Is A Single-Gender Education
Right For Your Child?
As a society, the pendulum swings on gender roles and preferences, starting in early childhood, but the issues go beyond whether boys or girls prefer trucks to dolls or pink and blue.
The differences are “real, biologically programmed and important to how children are raised and educated,” writes Dr. Leonard Sax, in Why Gender Matters. (The Doubleday Broadway Publishing Group, 2005)
“Single-sex schools recognize, understand and make use of the biologically different ways in which children think, feel and act,” says John Webster, head of San Antonio Academy. “Recognizing gender-specific learning styles enables teachers to custom-design their teaching methods to meet the needs of their students.”
Webster believes that his school fosters an environment that guides and channels the natural exuberance and drive of boys. “Teachers at single-gender schools generally say that most children feel more comfortable in a single-sex setting, and, as a result, are more likely to lower their guard and express their feelings. Peer relationships are typically better, and the rapport between students and their teachers is stronger,” he says.
National research on the topic suggests that girls are more responsive and engaged in all-girl settings. “I enjoy seeing girls participate so much in class discussions … and, like it or not, girls seem to talk more in class in an all-female school. I often see a whole classroom of eighth-graders sharing ideas in an animated manner,” says Sharon Johnson-Cramer, author of the article
What a Single-Sex School Is Really Like(www.csmonitor.com/1998/0331/033198.feat.learning.3.html), published in The Christian Science Monitor (www.csmonitor.com) (electronic edition).

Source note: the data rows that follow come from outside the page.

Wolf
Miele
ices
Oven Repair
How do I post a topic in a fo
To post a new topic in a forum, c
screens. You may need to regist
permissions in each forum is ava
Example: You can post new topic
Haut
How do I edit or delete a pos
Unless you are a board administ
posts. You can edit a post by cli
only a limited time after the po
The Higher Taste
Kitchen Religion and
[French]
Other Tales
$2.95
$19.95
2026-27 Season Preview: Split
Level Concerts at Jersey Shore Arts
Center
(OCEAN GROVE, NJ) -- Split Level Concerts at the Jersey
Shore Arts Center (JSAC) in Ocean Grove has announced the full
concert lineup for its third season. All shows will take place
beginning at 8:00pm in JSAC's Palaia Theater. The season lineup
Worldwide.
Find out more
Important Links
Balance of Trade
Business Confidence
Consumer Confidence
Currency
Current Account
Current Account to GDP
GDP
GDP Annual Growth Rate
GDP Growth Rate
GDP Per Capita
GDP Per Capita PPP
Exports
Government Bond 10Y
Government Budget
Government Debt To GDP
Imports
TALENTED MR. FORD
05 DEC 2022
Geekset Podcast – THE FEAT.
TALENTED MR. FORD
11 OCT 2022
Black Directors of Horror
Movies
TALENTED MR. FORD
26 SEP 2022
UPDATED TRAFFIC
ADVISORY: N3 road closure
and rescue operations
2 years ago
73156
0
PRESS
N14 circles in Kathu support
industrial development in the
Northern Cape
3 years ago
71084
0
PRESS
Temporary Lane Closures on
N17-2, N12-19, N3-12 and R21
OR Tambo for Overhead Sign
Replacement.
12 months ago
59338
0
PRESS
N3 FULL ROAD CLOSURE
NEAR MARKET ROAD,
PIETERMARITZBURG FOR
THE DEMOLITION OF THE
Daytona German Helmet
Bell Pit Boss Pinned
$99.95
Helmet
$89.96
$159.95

However, some experts challenge portions of the single-gender argument. In 1998, the American Association of University Women (AAUW) published
Separated by Sex: A Critical Look at Single-Sex Education for Girls
The report “challenges the popular idea that K-12 single-sex education is better for girls than coeducation.”
According to the report, boys and girls thrive on a good education, regardless of whether the school is single-sex or coeducational.
The report does say that girls in single-gender classrooms tend to perform better in math and science.
Bottom line? Every child’s needs are different. Examine your child’s learning style and tendencies, then make a decision that’s based on knowledge, research and knowing what’s best for your child.